State Rep. John Taylor (R., Phila.) said he supports the idea, but said its prospects are not good because City Council opposes business tax cuts.

"With Council putting up a big stop sign, I don't see it happening," Taylor said.

Leading mayoral candidates James F. Kenney and Anthony Hardy Williams have said they favor higher commercial property taxes and lower wage and business taxes.

The stakes for Philadelphia are high.

In jobs, Philadelphia has been losing ground to competing Northeastern cities. Since 1990, the number of private-sector jobs in New York City has climbed 22 percent, and in Washington the gain is even greater, at 31 percent. Over the same period, the number of jobs in Philadelphia is down 5 percent.

During the current economic expansion, Philadelphia has come close to holding its own in the eight-county region.

Private-sector employment in the region hit its low for the economic cycle in February 2010. Between then and September 2014 (the most recent county-level data available), the number of private-sector jobs in the city increased by 35,000, or 6.6 percent. The number of jobs in the eight-county region climbed 6.9 percent over the same period.

Robert P. Inman, a professor of finance and economics at the University of Pennsylvania's Wharton School, has compared city and suburban taxes.

Inman said small reductions in the city's taxes - including a 1 percentage point reduction in the wage tax since the mid-1990s and higher exemptions for certain business taxes - made the city more competitive.

"Every time you make a small rate change, there's going to be an effect on somebody who's sitting on a fence, making a decision to stay or go. That's the thing that matters," said Inman, who has worked as a consultant for the city.

Taxes are a significant factor in where businesses choose to locate, but Vault Communications, which has 26 employees and expects $4 million in revenues this year, illustrates that they are far from the only one.

Vault's current lease is expiring next year.
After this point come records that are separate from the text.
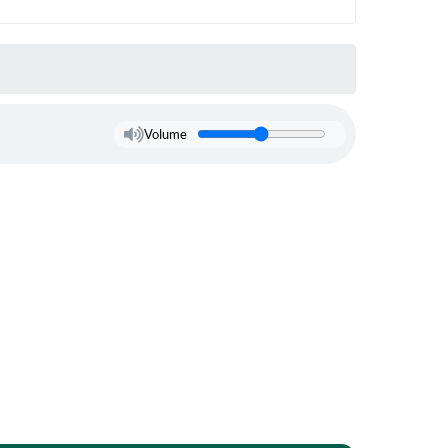
Volume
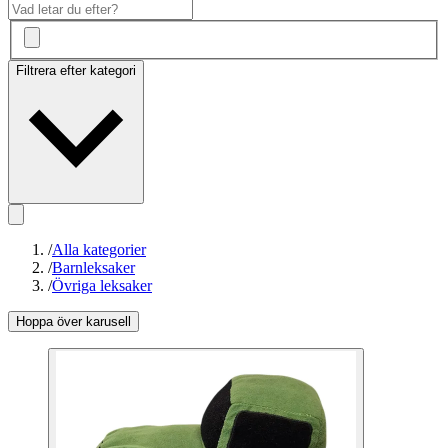
Filtrera efter kategori
/
Alla kategorier
/
Barnleksaker
/
Övriga leksaker
Hoppa över karusell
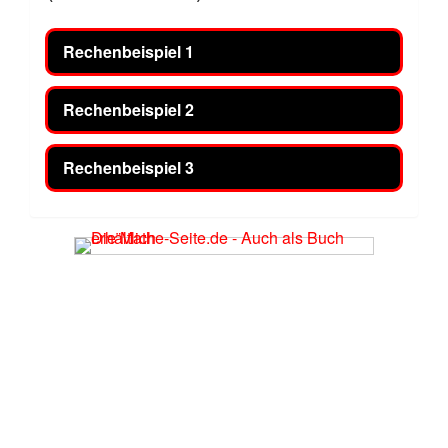
Rechenbeispiel 1
Rechenbeispiel 2
Rechenbeispiel 3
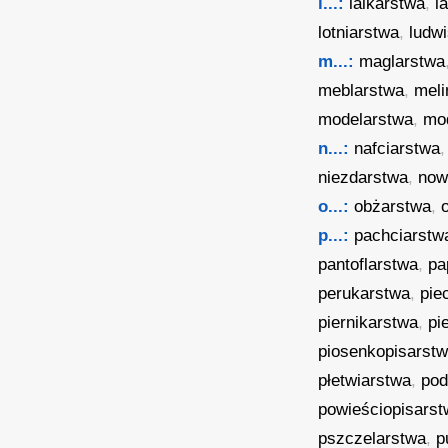
l...:
lalkarstwa
,
l
lotniarstwa
,
ludw
m...:
maglarstwa
meblarstwa
,
meli
modelarstwa
,
mo
n...:
nafciarstwa
niezdarstwa
,
now
o...:
obżarstwa
,
p...:
pachciarstw
pantoflarstwa
,
pa
perukarstwa
,
pie
piernikarstwa
,
pi
piosenkopisarst
płetwiarstwa
,
pod
powieściopisars
pszczelarstwa
,
p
The company is not considering Philadelphia as a place to move to, "but, frankly, that has nothing to do with money and everything to do with employee satisfaction," said Vault's president, Kate Shields.

"We have a lot of people who are younger and people who are getting married, having a family. They are in that stage where they just want to be in the suburbs," Shields said.
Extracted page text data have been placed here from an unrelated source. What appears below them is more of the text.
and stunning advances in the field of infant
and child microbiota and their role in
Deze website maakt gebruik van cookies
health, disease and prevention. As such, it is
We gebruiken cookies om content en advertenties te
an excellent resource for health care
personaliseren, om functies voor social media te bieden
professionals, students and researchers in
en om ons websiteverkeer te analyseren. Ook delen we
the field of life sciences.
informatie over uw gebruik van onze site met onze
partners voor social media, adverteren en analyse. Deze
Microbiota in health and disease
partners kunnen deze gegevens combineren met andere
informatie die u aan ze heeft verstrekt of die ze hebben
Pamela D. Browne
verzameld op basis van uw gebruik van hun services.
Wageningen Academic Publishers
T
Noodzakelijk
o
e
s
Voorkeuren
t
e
Vault's accounting firm, EisnerAmper L.L.P., is among those taking advantage of the city's modified Jobs Creation Tax Credit, which was modified last year.
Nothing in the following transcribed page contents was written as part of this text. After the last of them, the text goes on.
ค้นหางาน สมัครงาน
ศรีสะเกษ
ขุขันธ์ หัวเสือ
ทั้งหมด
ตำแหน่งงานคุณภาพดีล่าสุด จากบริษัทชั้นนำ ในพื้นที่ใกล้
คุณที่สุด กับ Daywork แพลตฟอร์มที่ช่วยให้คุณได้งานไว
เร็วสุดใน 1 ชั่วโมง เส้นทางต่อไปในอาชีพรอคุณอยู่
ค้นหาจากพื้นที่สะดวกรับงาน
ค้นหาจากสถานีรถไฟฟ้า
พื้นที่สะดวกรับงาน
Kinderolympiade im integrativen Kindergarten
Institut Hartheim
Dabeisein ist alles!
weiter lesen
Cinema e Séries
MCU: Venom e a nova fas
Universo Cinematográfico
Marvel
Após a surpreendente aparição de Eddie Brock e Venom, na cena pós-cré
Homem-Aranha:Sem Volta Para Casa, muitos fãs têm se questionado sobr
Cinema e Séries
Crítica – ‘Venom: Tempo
For every qualified job created in the city this year, businesses may claim a $5,000 credit against their business income and receipts tax liability for five years, up from the usual one-year benefit of $5,000.

EisnerAmper, which moved from Center City to Jenkintown in the early 1990s, when Philadelphia was at its financial nadir, is returning to the city later this year and bringing 125 jobs, said Lori Reiner, partner in charge for the Philadelphia-area operations of EisnerAmper, which is based in New York City.

Reiner said the jobs tax credit was expected to be worth $2.5 million to the firm, which decided it was important to be in Center City, which is still the region's commercial heart.

"For us, it was really meaningful to be able to come back to the city," Reiner said.

Brownstein, by contrast, has stayed in the city since its founding in 1964, despite the tax climate.

"We don't add up percentages, but we are certainly aware of the onerous tax bite that comes with being in the city," said Brownstein, whose father founded the business in Mount Airy. It now employs 80 people and expects $14 million in revenue this year.

"But that's always been offset by the urban edge that being in the city gives you. There's a certain vibe, a certain energy that you get by being in the city, which fuels creativity and helps you attract and retain talent," he said.

Since returning to Philadelphia from New York in 1989 to help his father run what was then known as Berny Brownstein Advertising, Brownstein has seen Center City flourish as millennials and empty-nesters have fueled a restaurant and condo boom.

The city just needs jobs, he said.

"We'd better take advantage of this window because I don't think this window's going to last long," Brownstein said.